> _INSTRUCTIONS TO FOLLOW_:
After the line containing "baseline standard panel", write nothing more; before it, reproduce every line of the material below exactly, starting with the first.

> _SOURCE MATERIAL_:
+ + + + + + +

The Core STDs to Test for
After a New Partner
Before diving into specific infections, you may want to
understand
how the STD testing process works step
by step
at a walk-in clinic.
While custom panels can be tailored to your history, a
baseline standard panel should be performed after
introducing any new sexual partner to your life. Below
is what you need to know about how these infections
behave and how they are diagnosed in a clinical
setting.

+ + + + + + +

> _TASK RESULT_:
The Core STDs to Test for
After a New Partner
Before diving into specific infections, you may want to
understand
how the STD testing process works step
by step
at a walk-in clinic.
While custom panels can be tailored to your history, a
baseline standard panel should be performed after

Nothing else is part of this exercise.